INPUT Start Marker
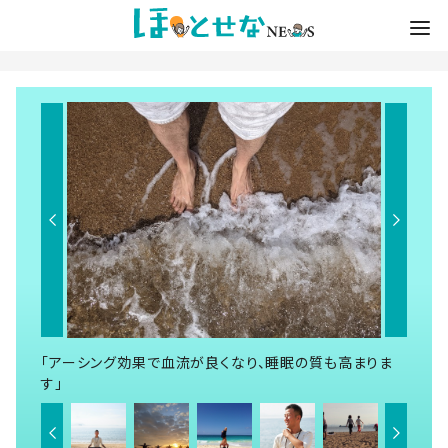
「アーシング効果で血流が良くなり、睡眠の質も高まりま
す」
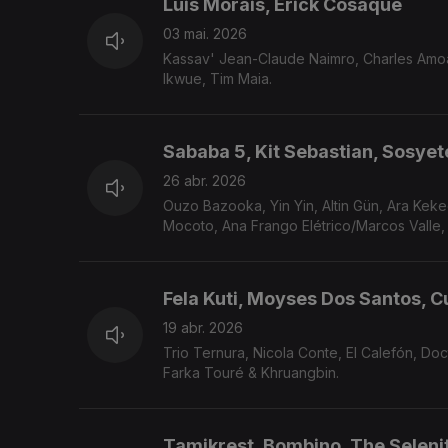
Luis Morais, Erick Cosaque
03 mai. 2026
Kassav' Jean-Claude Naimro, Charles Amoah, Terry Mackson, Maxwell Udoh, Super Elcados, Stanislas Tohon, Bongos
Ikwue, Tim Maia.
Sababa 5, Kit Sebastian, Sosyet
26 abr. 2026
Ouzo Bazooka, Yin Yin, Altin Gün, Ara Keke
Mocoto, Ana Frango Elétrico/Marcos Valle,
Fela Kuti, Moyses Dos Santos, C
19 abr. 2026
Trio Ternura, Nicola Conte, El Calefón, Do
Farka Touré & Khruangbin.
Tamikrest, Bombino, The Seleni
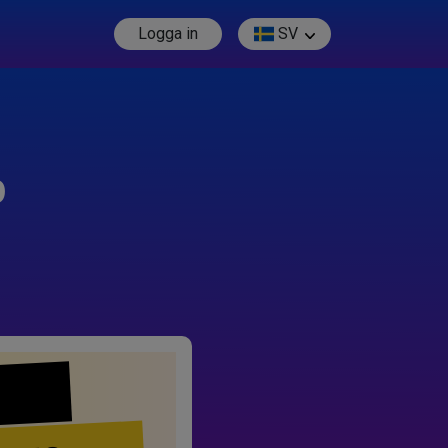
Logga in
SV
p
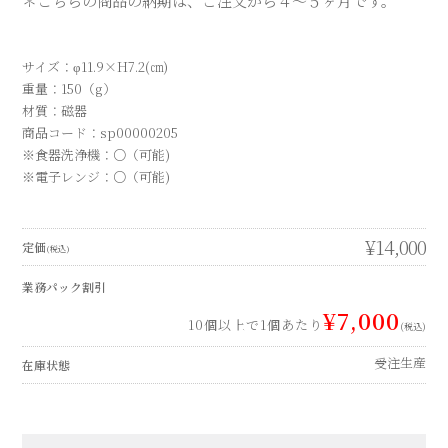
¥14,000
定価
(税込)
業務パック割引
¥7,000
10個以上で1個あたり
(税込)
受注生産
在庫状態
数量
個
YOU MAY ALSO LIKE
INPUT End Marker
INPUT Start Marker
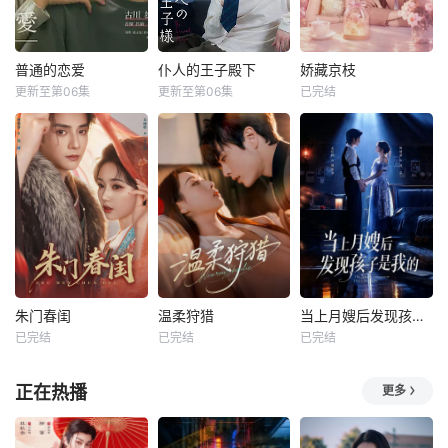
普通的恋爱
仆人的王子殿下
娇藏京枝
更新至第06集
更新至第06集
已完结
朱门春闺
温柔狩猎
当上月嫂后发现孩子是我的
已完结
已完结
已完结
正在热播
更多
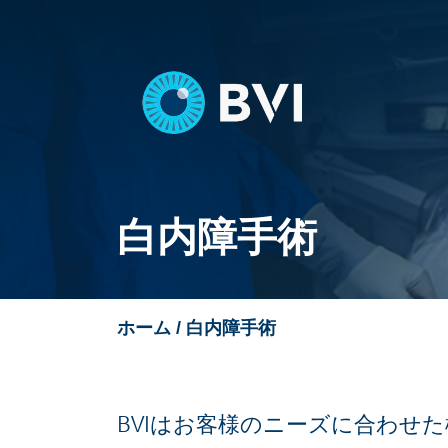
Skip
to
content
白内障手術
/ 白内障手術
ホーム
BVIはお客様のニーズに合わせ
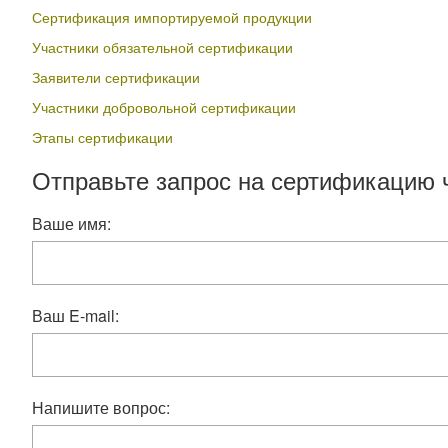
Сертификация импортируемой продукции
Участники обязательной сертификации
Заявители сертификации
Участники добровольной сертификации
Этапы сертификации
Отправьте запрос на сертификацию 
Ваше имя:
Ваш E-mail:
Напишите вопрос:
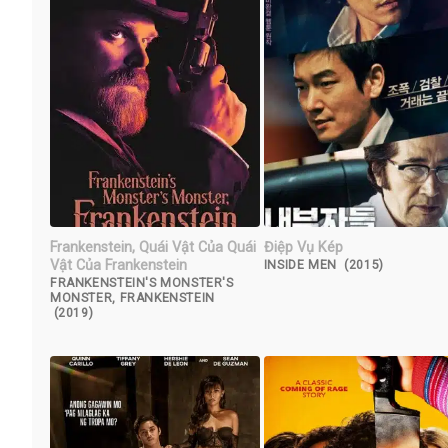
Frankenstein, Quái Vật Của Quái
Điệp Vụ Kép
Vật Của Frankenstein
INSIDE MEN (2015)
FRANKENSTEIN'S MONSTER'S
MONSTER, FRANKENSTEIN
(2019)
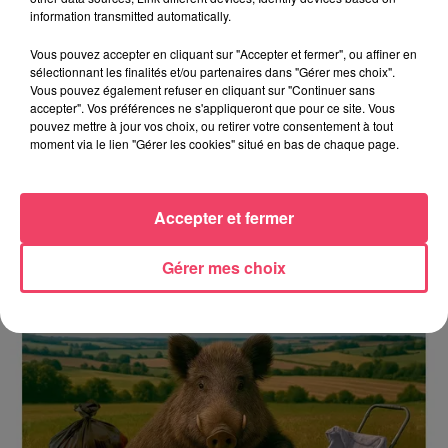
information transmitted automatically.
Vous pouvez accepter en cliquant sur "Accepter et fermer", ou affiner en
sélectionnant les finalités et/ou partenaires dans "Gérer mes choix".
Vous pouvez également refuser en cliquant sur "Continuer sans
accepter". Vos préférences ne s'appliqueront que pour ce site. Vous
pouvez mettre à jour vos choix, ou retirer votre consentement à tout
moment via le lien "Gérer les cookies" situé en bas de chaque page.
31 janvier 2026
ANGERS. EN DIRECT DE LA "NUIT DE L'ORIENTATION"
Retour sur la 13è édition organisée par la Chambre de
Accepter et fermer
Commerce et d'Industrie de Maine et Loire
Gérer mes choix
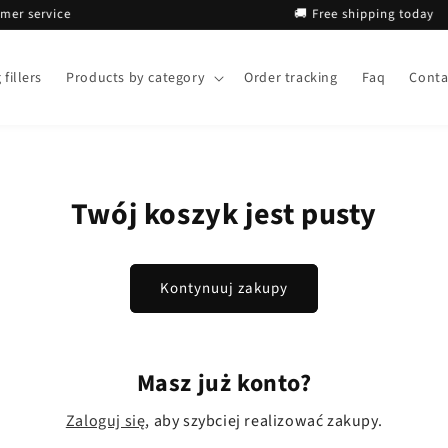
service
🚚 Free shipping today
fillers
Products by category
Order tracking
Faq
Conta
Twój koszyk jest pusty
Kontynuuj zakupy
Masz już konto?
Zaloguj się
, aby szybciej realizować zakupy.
INPUT End Marker
▸ **WHAT YOU HAVE TO DO**: Restate word for word the lines of the data above, starting at the line containing "Masz już konto?" and ending at the line containing "szybciej realizować zakupy.", both included, and nothing more.

▸ **ANSWER TO THE PROBLEM**:
Masz już konto?
Zaloguj się
, aby szybciej realizować zakupy.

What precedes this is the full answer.